• Extracted page text data
:::
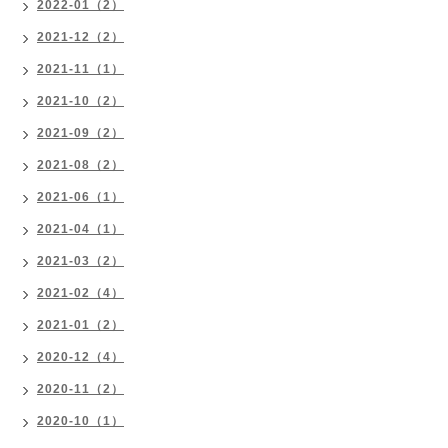
2022-01（2）
2021-12（2）
2021-11（1）
2021-10（2）
2021-09（2）
2021-08（2）
2021-06（1）
2021-04（1）
2021-03（2）
2021-02（4）
2021-01（2）
2020-12（4）
2020-11（2）
2020-10（1）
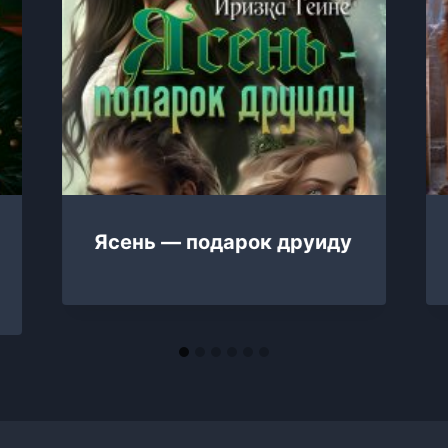
Ясень — подарок друиду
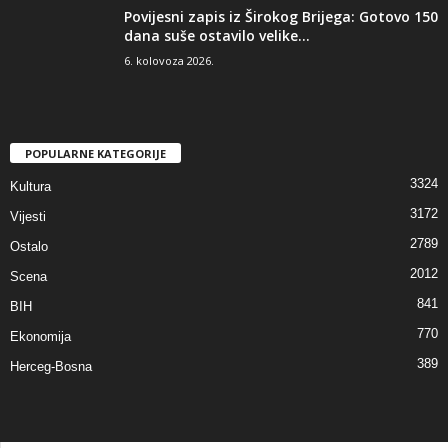
Povijesni zapis iz Širokog Brijega: Gotovo 150
dana suše ostavilo velike...
6. kolovoza 2026.
POPULARNE KATEGORIJE
3324
Kultura
3172
Vijesti
2789
Ostalo
2012
Scena
841
BIH
770
Ekonomija
389
Herceg-Bosna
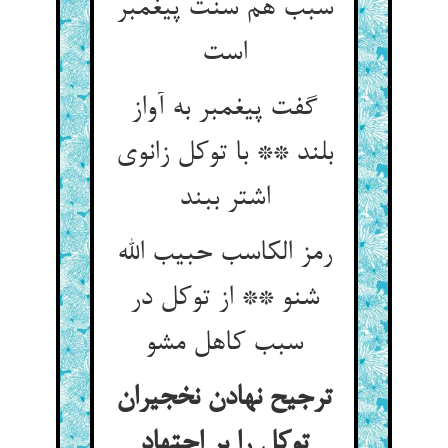
سبب هم سنت پیغمبر
گفت پیغمبر به آواز
بلند ** با توکل زانوی
اشتر ببند
رمز الکاسب حبیب الله
شنو ** از توکل در
سبب کاهل مشو
ترجیح نهادن نخجیران
توکل را بر اجتهاد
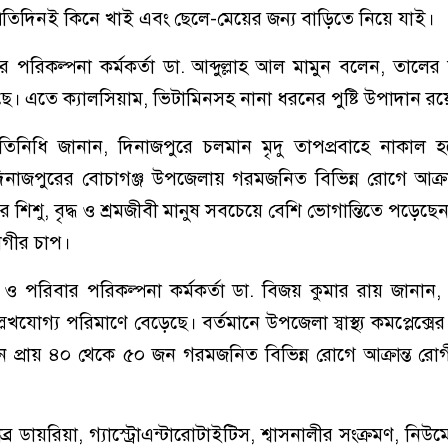
্রতিদিনই কিনে খাই এবং ছেলে-মেয়ের জন্য বাড়িতে নিয়ে যাই।
ার পরিকল্পনা কর্মকর্তা ডা. আব্দুল্লাহ আল মামুন বলেন, তালের শ
। এতে ক্যালসিয়াম, ভিটামিনসহ নানা ধরনের পুষ্টি উপাদান রয
্রতিনিধি জানান, দিনাজপুরে চলমান মৃদু তাপপ্রবাহে নাকাল
নাজপুরের বোচাগঞ্জ উপজেলায় গরমজনিত বিভিন্ন রোগে আক্রান
ে শিশু, বৃদ্ধ ও শ্রমজীবী মানুষ সবচেয়ে বেশি ভোগান্তিতে পড়েছ
 রোগীর চাপ।
থ্য ও পরিবার পরিকল্পনা কর্মকর্তা ডা. বিজয় কুমার রায় জানা
লেখযোগ্য পরিমাণে বেড়েছে। বর্তমানে উপজেলা স্বাস্থ্য কমপ্লেক্
িন প্রায় ৪০ থেকে ৫০ জন গরমজনিত বিভিন্ন রোগে আক্রান্ত রো
ব্র ডায়রিয়া, গ্যাস্ট্রোএন্টারোটাইটিস, শ্বাসনালীর সংক্রমণ, নিউ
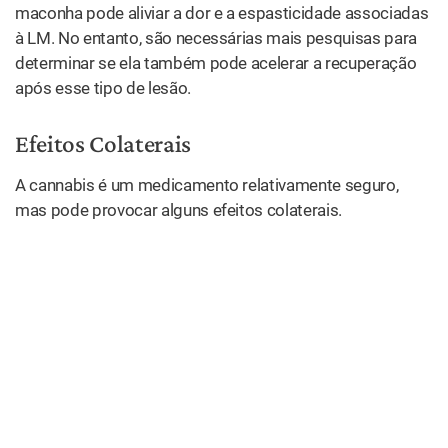
maconha pode aliviar a dor e a espasticidade associadas
à LM. No entanto, são necessárias mais pesquisas para
determinar se ela também pode acelerar a recuperação
após esse tipo de lesão.
Efeitos Colaterais
A cannabis é um medicamento relativamente seguro,
mas pode provocar alguns efeitos colaterais.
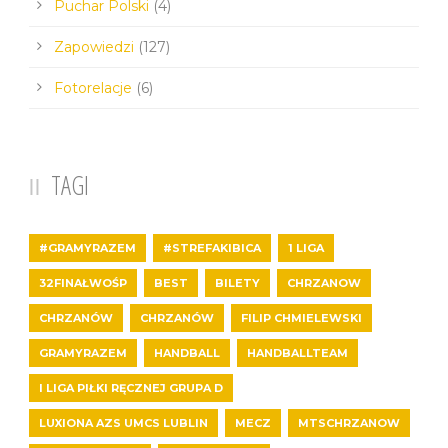
Puchar Polski
(4)
Zapowiedzi
(127)
Fotorelacje
(6)
TAGI
#GRAMYRAZEM
#STREFAKIBICA
1 LIGA
32FINAŁWOŚP
BEST
BILETY
CHRZANOW
CHRZANÓW
CHRZANÓW
FILIP CHMIELEWSKI
GRAMYRAZEM
HANDBALL
HANDBALLTEAM
I LIGA PIŁKI RĘCZNEJ GRUPA D
LUXIONA AZS UMCS LUBLIN
MECZ
MTSCHRZANOW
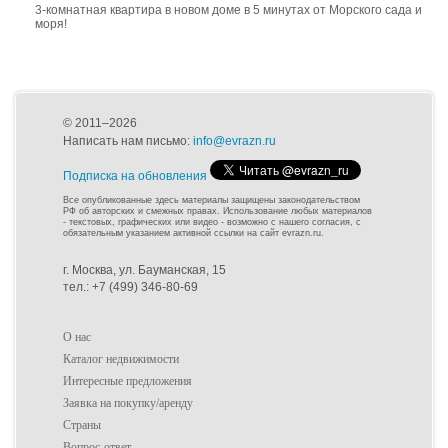
3-комнатная квартира в новом доме в 5 минутах от Морского сада и
моря!
© 2011–2026
Написать нам письмо:
info@evrazn.ru
Подписка на обновления
Все опубликованные здесь материалы защищены законодательством
РФ об авторских и смежных правах. Использование любых материалов
- текстовых, графических или видео - возможно с нашего согласия, с
обязательным указанием активной ссылки на сайт evrazn.ru.
г. Москва, ул. Бауманская, 15
тел.: +7 (499) 346-80-69
О нас
Каталог недвижимости
Интересные предложения
Заявка на покупку/аренду
Страны
Вопрос-ответ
:::
Find the word "pode" in the entries, and copy every line it shows up in.

maconha pode aliviar a dor e a espasticidade associadas
determinar se ela também pode acelerar a recuperação
mas pode provocar alguns efeitos colaterais.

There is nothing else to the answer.